In pochi lo conoscono, per qualcuno è un eroe, Roberto Saviano ha addirittura definito il suo operato “una storia d’amore”
La storia di oggi è quella di Yvan Sagnet: studioso e poi bracciante, rivoluzionario, scrittore e ora in pericolo di vita. Perché? Per aver avuto il coraggio di calpestare i piedi ‘sbagliati’.
Yvan nasce ventisette anni fa in Camerun e, dopo l’infanzia e l’adolescenza passate a inseguire il sogno italiano, riesce a ottenere una borsa di studio per iscriversi a Ingegneria all’università di Torino. L’interesse per il nostro Paese cavalca l’onda dei mondiali di calcio del 1990, quando il Camerun arriva storicamente ai quarti di finale, dove si deve arrendere al San Paolo di Napoli contro la più quotata Inghilterra.

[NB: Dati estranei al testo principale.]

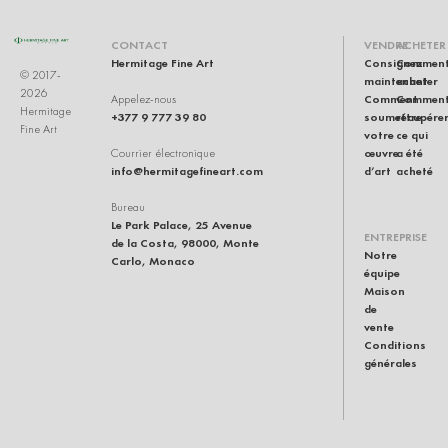
CONTACT
VENDRE
ACHETER
Hermitage Fine Art
Consignez
Commen
© 2017-
maintenant
acheter
2026
Comment
Commen
Appelez-nous
Hermitage
+377 9 777 39 80
soumettre
récupére
Fine Art
votre
ce qui
œuvre
a été
Courrier électronique
info@hermitagefineart.com
d’art
acheté
Bureau
Le Park Palace, 25 Avenue
ENTREPRISE
de la Costa, 98000, Monte
Notre
Carlo, Monaco
équipe
Maison
de
vente
Conditions
générales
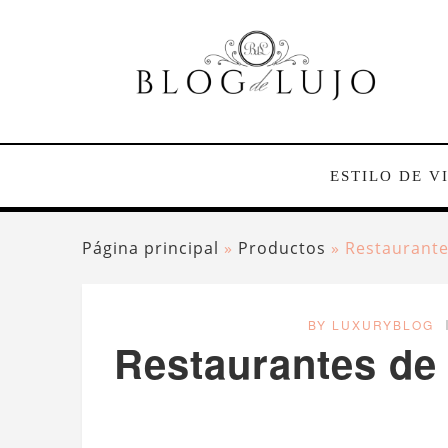
ESTILO DE V
Página principal
»
Productos
»
Restaurante
BY LUXURYBLOG
Restaurantes de 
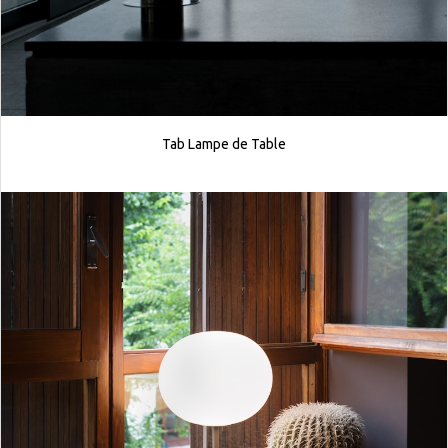
Tab Lampe de Table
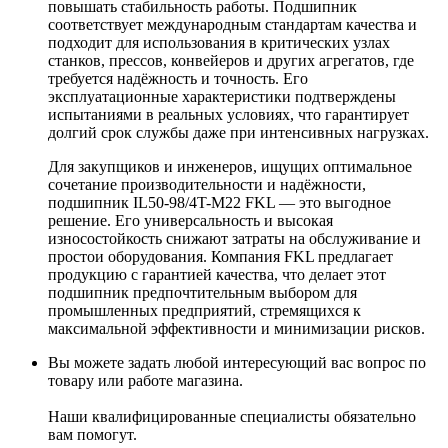
повышать стабильность работы. Подшипник
соответствует международным стандартам качества и
подходит для использования в критических узлах
станков, прессов, конвейеров и других агрегатов, где
требуется надёжность и точность. Его
эксплуатационные характеристики подтверждены
испытаниями в реальных условиях, что гарантирует
долгий срок службы даже при интенсивных нагрузках.
Для закупщиков и инженеров, ищущих оптимальное
сочетание производительности и надёжности,
подшипник IL50-98/4T-M22 FKL — это выгодное
решение. Его универсальность и высокая
износостойкость снижают затраты на обслуживание и
простои оборудования. Компания FKL предлагает
продукцию с гарантией качества, что делает этот
подшипник предпочтительным выбором для
промышленных предприятий, стремящихся к
максимальной эффективности и минимизации рисков.
Вы можете задать любой интересующий вас вопрос по
товару или работе магазина.
Наши квалифицированные специалисты обязательно
вам помогут.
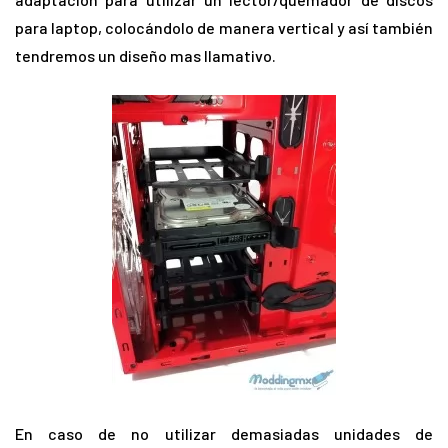
para laptop, colocándolo de manera vertical y así también
tendremos un diseño mas llamativo.
En caso de no utilizar demasiadas unidades de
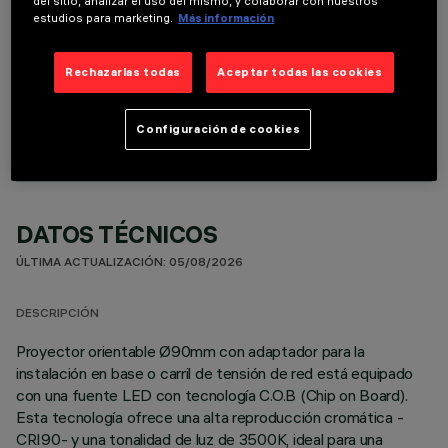
del sitio, analizar el uso del mismo, y colaborar con nuestros
estudios para marketing.
Más información
Rechazarlas todas
Aceptar todas las cookies
COMPONENTES OPCIONALES
Configuración de cookies
DATOS TÉCNICOS
ÚLTIMA ACTUALIZACIÓN: 05/08/2026
DESCRIPCIÓN
Proyector orientable Ø90mm con adaptador para la
instalación en base o carril de tensión de red está equipado
con una fuente LED con tecnología C.O.B (Chip on Board).
Esta tecnología ofrece una alta reproducción cromática -
CRI90- y una tonalidad de luz de 3500K, ideal para una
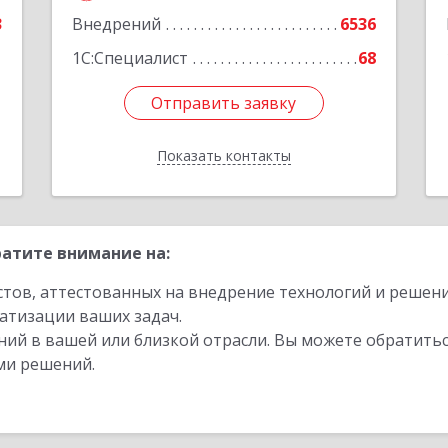
Малышева ул, строение 29, оф.407
е
3
Внедрений
6536
Подробнее
1
1С:Специалист
68
Отправить заявку
Отправить заявку
Показать контакты
Назад
атите внимание на:
стов, аттестованных на внедрение технологий и решен
атизации ваших задач.
ий в вашей или близкой отрасли. Вы можете обратитьс
ми решений.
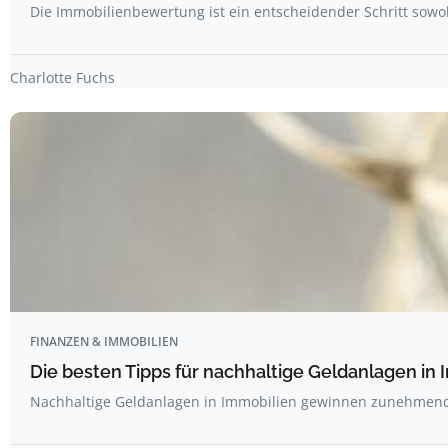
Die Immobilienbewertung ist ein entscheidender Schritt sowoh
Charlotte Fuchs
FINANZEN & IMMOBILIEN
Die besten Tipps für nachhaltige Geldanlagen in
Nachhaltige Geldanlagen in Immobilien gewinnen zunehmen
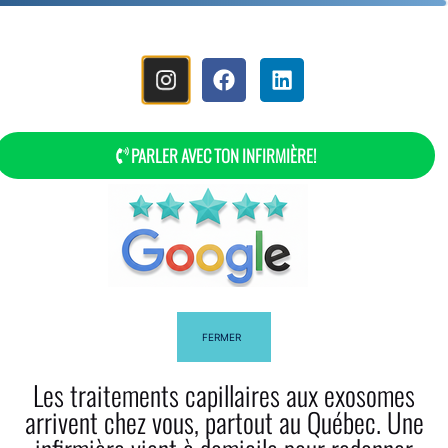
MENÚ
PARLER AVEC TON INFIRMIÈRE!
Programa De Afiliación De Myla
FERMER
Bella
Les traitements capillaires aux exosomes
arrivent chez vous, partout au Québec. Une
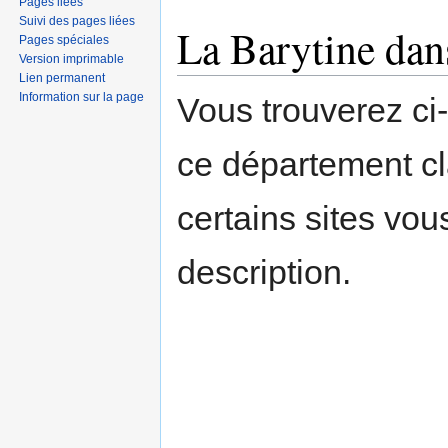
Pages liées
Suivi des pages liées
La Barytine dan
Pages spéciales
Version imprimable
Lien permanent
Information sur la page
Vous trouverez ci
ce département c
certains sites vou
description.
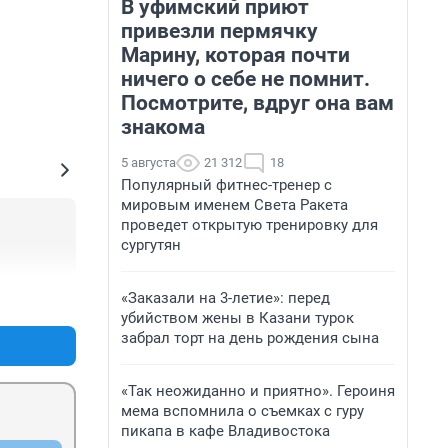
В уфимский приют
привезли пермячку
Марину, которая почти
ничего о себе не помнит.
Посмотрите, вдруг она вам
знакома
5 августа
21 312
18
Популярный фитнес-тренер с
мировым именем Света Ракета
проведет открытую тренировку для
сургутян
«Заказали на 3-летие»: перед
+0
–0
убийством жены в Казани турок
забрал торт на день рождения сына
«Так неожиданно и приятно». Героиня
мема вспомнила о съемках с гуру
пикапа в кафе Владивостока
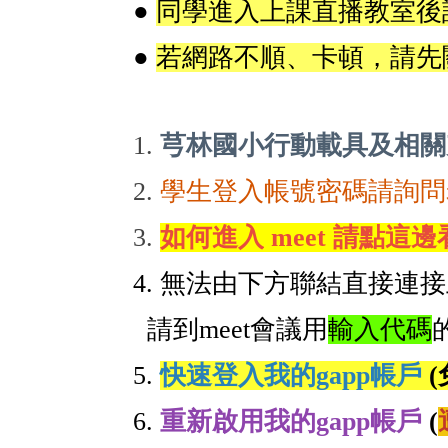
●
同學進入上課直播教室後
●
若網路不順、卡頓，請先
1.
芎林國小行動載具及相關
2.
學生登入帳號密碼請詢問
3.
如何進入
meet
請點這邊看
4.
無法由下方聯結直接連接
請到
meet
會議用
輸入代碼
5.
快速登入我的
g
a
p
p
帳戶
6.
重新啟用我
的
g
a
p
p
帳戶
(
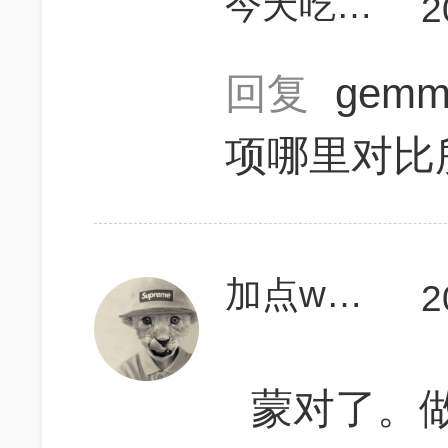
今天吃烤鱼
2
回复
gemm
项哪里对比
加点wasabi
2
蒙对了。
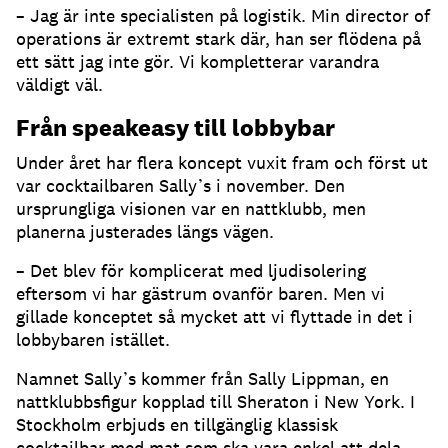
– Jag är inte specialisten på logistik. Min director of
operations är extremt stark där, han ser flödena på
ett sätt jag inte gör. Vi kompletterar varandra
väldigt väl.
Från speakeasy till lobbybar
Under året har flera koncept vuxit fram och först ut
var cocktailbaren Sally’s i november. Den
ursprungliga visionen var en nattklubb, men
planerna justerades längs vägen.
– Det blev för komplicerat med ljudisolering
eftersom vi har gästrum ovanför baren. Men vi
gillade konceptet så mycket att vi flyttade in det i
lobbybaren istället.
Namnet Sally’s kommer från Sally Lippman, en
nattklubbsfigur kopplad till Sheraton i New York. I
Stockholm erbjuds en tillgänglig klassisk
cocktailbar med mat som ska vara enkel att dela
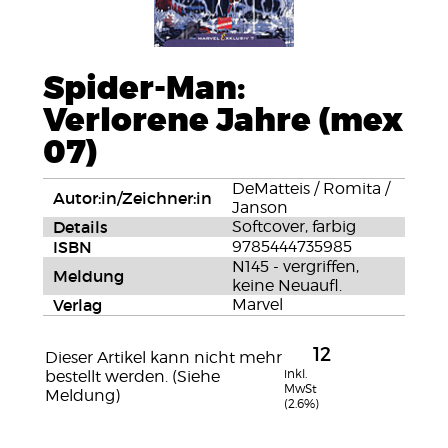
Spider-Man:
Verlorene Jahre (mex
07)
DeMatteis / Romita /
Autor:in/Zeichner:in
Janson
Details
Softcover, farbig
ISBN
9785444735985
N145 - vergriffen,
Meldung
keine Neuaufl.
Verlag
Marvel
12
Dieser Artikel kann nicht mehr
inkl.
bestellt werden. (Siehe
MwSt
Meldung)
(2.6%)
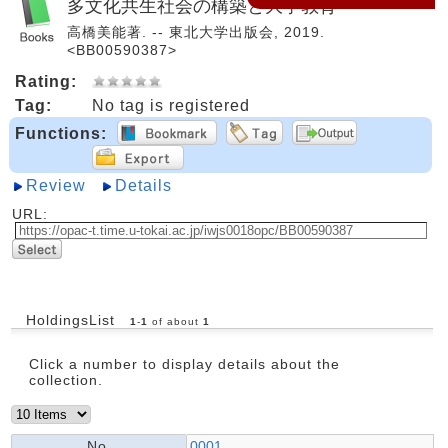
多文化共生社会の構築と大学教育
高橋美能著. -- 東北大学出版会, 2019.
<BB00590387>
Rating:
Tag:
No tag is registered
Functions:
Review
Details
URL:
HoldingsList
1
-
1
of about
1
Click a number to display details about the
collection.
No.
0001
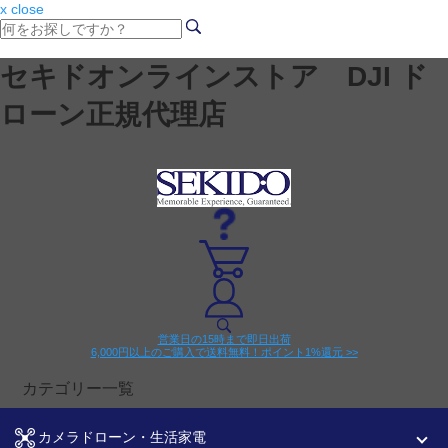
x close
セキドオンラインストア DJI ド
ローン正規代理店
営業日の15時まで即日出荷
6,000円以上のご購入で送料無料！ポイント1%還元 >>
カテゴリー一覧
カメラドローン・生活家電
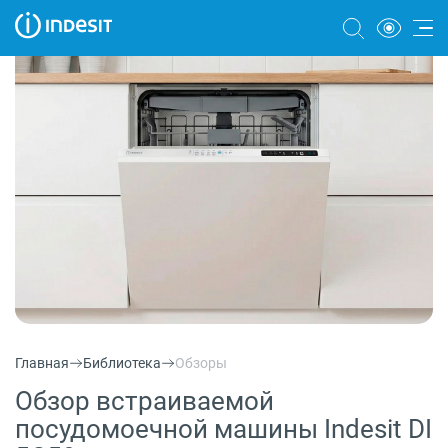
Холодильники
Морозильные камеры
Стиральные и сушильные машины
Посудомоечные машины
Плиты
Духовые шкафы
Вытяжки
Главная
Библиотека
Обзоры
Варочные панели
Обзор встраиваемой
Микроволновые печи
посудомоечной машины Indesit DI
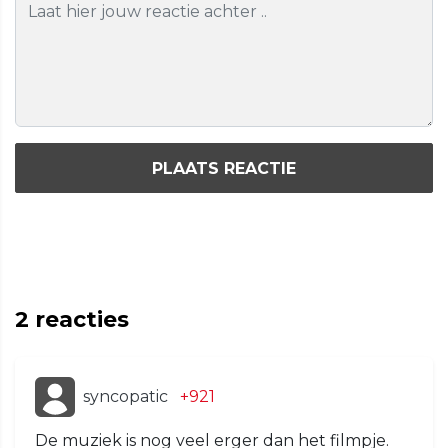
PLAATS REACTIE
2
reacties
syncopatic
+921
De muziek is nog veel erger dan het filmpje.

A scuola, nello Stato africano, i ragazzi studiano per lo più le istituzioni francesi, ma Yvan, abbagliato da quella nazione a forma di stivale, preferisce puntare su economia e politica italiane, sperando e credendo che attraverso lo studio, possa aiutare nel progresso anche il suo Paese.
Il viaggio
Giunto in Piemonte, capisce che la borsa di studio non gli può bastare e allora decide di passare l’estate a Nardò, nel Salento, per guadagnare qualche spiccio raccogliendo pomodori. Qui, il ragazzo, conosce sulla propria pelle il caporalato del Sud Italia e la disumanità dei campi di lavoro che tanto ricordano quelli degli anni ’30 e ’40 sotto i regimi nazi-fascisti.
Passa anche diciotto ore filate sotto la calura pugliese nei campi, riceve lo stipendio misero di 3,50 euro ogni cassone da tre quintali ed è costretto a dormire in baracche di cartone senza acqua, né corrente. I
l tutto, sotto gli ordini dei caporali (a volte italiani, altre nordafricani) i quali non tollerano pause e si fanno pagare persino il trasporto in ospedale per chi, stremato da caldo e stanchezza, sviene nei campi. Intorno a Yvan, ci sono solo ragazzi africani: camerunensi come lui, togolesi, ivoriani, maghrebini, senegalesi, somali.
A tutti è stata sequestrata da parte dei caporali la carta d’identità, utilizzata spesso per più di un individuo, in modo da coprire la clandestinità di buona parte dei braccianti.
Cambio di rotta
Un lavoratore senza identità, spiegherà Yvan, diventa a tutti gli effetti uno schiavo. A lui, e agli altri raccoglitori della Masseria Boncuri, non manca però il coraggio. All’ennesimo inasprimento delle condizioni di lavoro, il ragazzo camerunense con il sogno italiano, smette i panni del lavoratore e veste quelli del capo rivoluzionario.
Più Gandhi che Che Guevara, Yvan riesce a unire tutti i compagni in un grande sciopero generale, che paralizza i guadagni dei caporali e, soprattutto, riesce a ottenere l’attenzione dei media e della magistratura locale.
Il risultato è che nel maggio del 2012, 9 mesi dopo lo sciopero, sedici caporali vengono arrestati. Una grande vittoria per Yvan, che nel frattempo si è rimesso a studiare e ha anche scritto un libro, edito da Fandango, sulla sua esperienza: Ama il tuo sogno.
La vendetta
I guai, però, non sono finiti: come svela lo scrittore Alessandro Leogrande, i caporali tunisini del Salento avrebbero già in mente una vendetta contro il Gandhi del Camerun, un vero e proprio piano per ucciderlo. Pestare i piedi a chi gestisce il lavoro nero nei campi del Sud Italia significa, in qualche modo, mettersi contro alla criminalità organizzata locale.
Per questi motivi Yvan Sagnet va protetto e la sua storia va divulgata il più possibile: perché tutti possano vederlo come un piccolo eroe che ha amato e ama fino alla fine il proprio sogno, per difenderlo dal pericolo che ingiustamente corre. Perché la sua storia d’amore non abbia una fine drammatica.